John Hill built a modern Frank Lloyd Wright-inspired home for the Collins family in early Summer 2003. Nestled in the woodsy outskirts of Lebanon, both the swampy lot and detailed architectural plans made it a challenge from every angle. Below is a list of those challenges, as well as the creative ways in which John Hill met their budget.

 Top Five Challenges To Building the Collins Home

1. Cantilevers. The cantilevers involved a steel I-Beam in the roof, which is typically never needed in residential construction. The corner windows and large overhangs on the terrace required massive “glue lam” wood beams. Much thought was also required in the sequence of the framing and the connections from one large beam to the next.

2. Building to bring the outdoors inside. This was accomplished in several ways: The textures and ceiling finish colors matched the exterior soffits perfectly. The windows (both at top and in the corners) give an uninterrupted view of the exterior. The stone columns extend from the exterior into the interior of the house to create a seamless unity between outside and inside. The front planter has an exterior and interior element with identical plantings on either side of the windows, further blurring the boundaries of interior to exterior.

3. Corner windows with no corner support. This required structural considerations with the beams as noted above.
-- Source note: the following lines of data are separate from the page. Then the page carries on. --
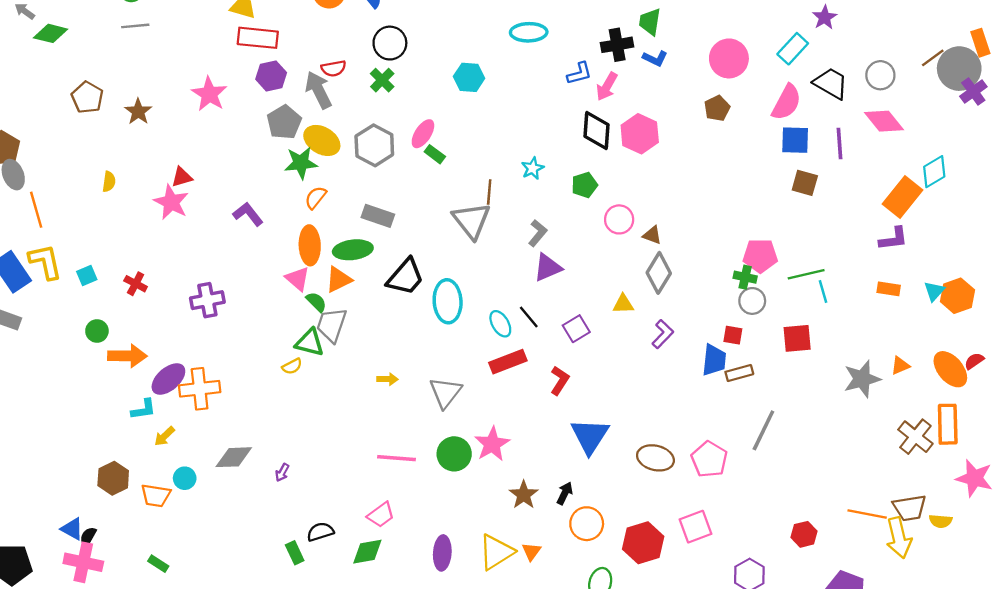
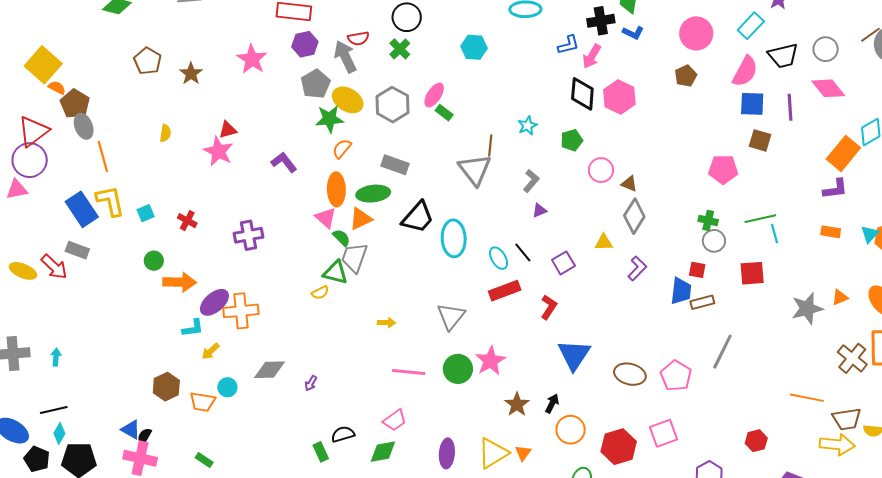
black trapezoid: (831, 83) -> (783, 56), turned 136
pink pentagon: (760, 256) -> (723, 169), moved
purple triangle: (548, 268) -> (539, 210), size x0.6
yellow arrow: (388, 379) -> (387, 323), moved
orange line: (867, 514) -> (807, 398), moved
yellow arrow: (899, 538) -> (837, 445), turned -72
Steps were also taken to ensure that the custom-made windows (built on site) matched the manufactured windows in every possible detail. Tempered glass was ordered from the same national glass fabricator to ensure no color variations. The windows are also double-insulated like the rest of the house. This required the local fabricator to cut the outer pane of glass longer than the interior pane to create the angle with as little visual interruption as possible. This technique was something they had never done before and had to be “talked” into.

4. No gutters. This basement has the same guaranteed waterproof system that John Hill uses on all of his homes. This is different than the damp-proofing that is much more commonly used. This system, coupled with extra pipe and gravel at the footing level, ensure that ground water will never be a problem. Having no gutters also required a very creative French drain style system for the house. This starts approximately two feet below the visible grade with a plastic membrane followed by a perforated pipe and washed gravel. Both the gravel and pipe slope away and drain out by gravity.
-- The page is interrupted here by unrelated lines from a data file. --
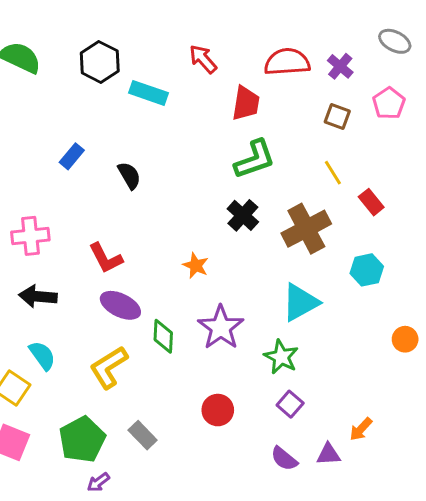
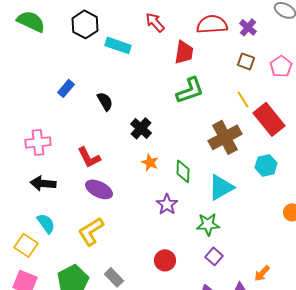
pink pentagon: (389, 103) -> (281, 66), moved
red rectangle: (371, 202) -> (269, 119), size x1.8
black cross: (243, 215) -> (141, 128), moved
purple star: (221, 327) -> (167, 204), size x0.7
green diamond: (163, 336) -> (183, 171), moved
green star: (281, 357) -> (208, 224), turned -30

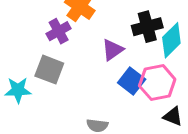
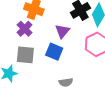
blue square: (132, 81) -> (54, 52), moved

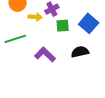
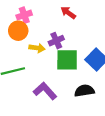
green square: (63, 26) -> (67, 60), size x1.5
5. Steel I-beam in the roof. The challenge lied in the installation of this beam. From commercial structural steel workers to residential framing carpenters to crane operators to wood I-joist suppliers. It was important that all work together in unison, which isn’t normally required.

Top Five Creative Ways That The Collins Budget Was Met

1. Cultured stone that mimics natural stone. This single change was the most significant price-reducing measure to the entire home. The homeowners traveled to Cleveland to ensure that the selection they made was the most realistic cultured stone available.

2. Conventional floor joist with I-beams. The addition of steel I-beams in the basement allowed the use of a conventional 2 X 10 floor joist.

3. Blending stains to match four different wood species. The patience and creativeness of the painting contractor enabled the use of alternative trim materials that were much more cost-effective. The wood species used in the home are cherry, birch, pine and maple.

4. Creative foundation details and flashing to deliver concrete patios at first-floor heights. An innovative flashing detail was created in order for the terraces to be at the same height as the first floor. This approach delivered the aesthetic look the customer wanted without paying for an extra foot of foundation wall with a notch in it. (That additional concrete would have added several thousands of dollars to the project.)

5. Using local craftsman and inspiring them to bring their “art” to the betterment of the project. This home challenged all the tradespeople in their abilities. All facets of the carpentry trade had unique challenges, including the framer for the wood and steel structures to create the space, the exterior trim to finish out the soffit, the garage doors, and the interior finish work. Creative solutions for the stain work were also implemented by the painters, as were the metal trim work between the windows, the actual construction of the corner windows, the overhangs for the kitchen granite, etc. An inside joke during construction was that “on this job you are not a carpenter… you are an artist.”